AVRUPA YEŞİL MUTABAKATI NEDİR? TÜRKİYE’Yİ HANGİ AÇILARDAN ETKİLEYECEK?

Avrupa Yeşil Mutabakatı, Avrupa’yı 2050’de karbon nötr bir kıta haline getirme hedefi taşıyan kapsamlı bir ekonomik dönüşüm programıdır. Mutabakat, salt bir karbonsuzlaştırma yol haritası olmaktan ziyade, ekonomik büyüme ve kaynak kullanımının birbirinden ayrıştırılmasını, tarım ve sanayide büyük bir dönüşümü, “kimsenin geride bırakılmaması” sloganıyla adil ve kapsayıcı bir geçişi ve Avrupa Birliği’nin (AB) küresel iklim aktörlüğü rolünü içeren geniş kapsamlı bir stratejik vizyon olma niteliği taşıyor. Bu vizyon çerçevesinde; emisyon yoğun sektörlerde karbon fiyatlandırmasının kapsamının genişletilmesinden döngüsel ekonomiye, gıda sistemlerinin ekolojik dönüşümünden enerji sektörünün karbonsuzlaştırılmasına pek çok farklı alanda yapısal değişimi hedefleyen yeni düzenlemeler öngörülüyor. 

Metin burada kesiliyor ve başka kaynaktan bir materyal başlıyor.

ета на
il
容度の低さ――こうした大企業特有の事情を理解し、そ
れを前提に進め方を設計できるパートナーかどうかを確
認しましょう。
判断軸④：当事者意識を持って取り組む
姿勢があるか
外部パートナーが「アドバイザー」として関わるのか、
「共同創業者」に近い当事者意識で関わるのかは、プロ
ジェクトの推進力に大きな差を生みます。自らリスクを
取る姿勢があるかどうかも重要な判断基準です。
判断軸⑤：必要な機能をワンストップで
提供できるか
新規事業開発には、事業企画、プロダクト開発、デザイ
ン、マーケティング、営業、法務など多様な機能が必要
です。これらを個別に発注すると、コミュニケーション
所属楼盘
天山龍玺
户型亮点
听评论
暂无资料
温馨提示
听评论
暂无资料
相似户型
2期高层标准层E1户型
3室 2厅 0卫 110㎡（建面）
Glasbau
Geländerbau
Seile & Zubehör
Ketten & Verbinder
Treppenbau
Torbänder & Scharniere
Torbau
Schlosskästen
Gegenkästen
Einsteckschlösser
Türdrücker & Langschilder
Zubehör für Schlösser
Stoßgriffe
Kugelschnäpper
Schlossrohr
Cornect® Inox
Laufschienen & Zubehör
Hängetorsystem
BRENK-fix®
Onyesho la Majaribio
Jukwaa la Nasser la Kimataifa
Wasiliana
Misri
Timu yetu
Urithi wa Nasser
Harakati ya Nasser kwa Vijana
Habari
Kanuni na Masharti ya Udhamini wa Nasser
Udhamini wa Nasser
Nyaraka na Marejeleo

Bu düzenlemelerden biri, sınırda karbon vergisi mekanizmasıdır. Türkiye’de en yoğun biçimde tartışılan sınırda karbon vergisi mekanizması, CO2 emisyonlarının fiyatlanmadığı veya AB’ye göre daha düşük fiyatlandığı ülkelerden alınacak ürünler için ilave bedeller ödenmesini öngörüyor. Türkiye, halihazırda karbonu fiyatlandırmıyor, yani bir karbon vergisi veya emisyon ticaret sistemi uygulamıyor. AB’de ise emisyon ticaret sistemi aracılığıyla çimento, elektrik üretimi, demir çelik, alüminyum, gübre sektörlerindeki ürünler için CO2 emisyonları nedeniyle ton başına 90 avronun üzerinde ilave maliyetler söz konusu. İhracatının %40’ını AB ülkelerine gerçekleştiren Türkiye’de de bu sektörlerde aynı yönde bir düzenleme yapılması kaçınılmaz. Bir başka deyişle, emisyon yoğun sanayimizi dönüştürmemiz yalnızca iklim kriziyle mücadele için değil ticari açıdan da şart.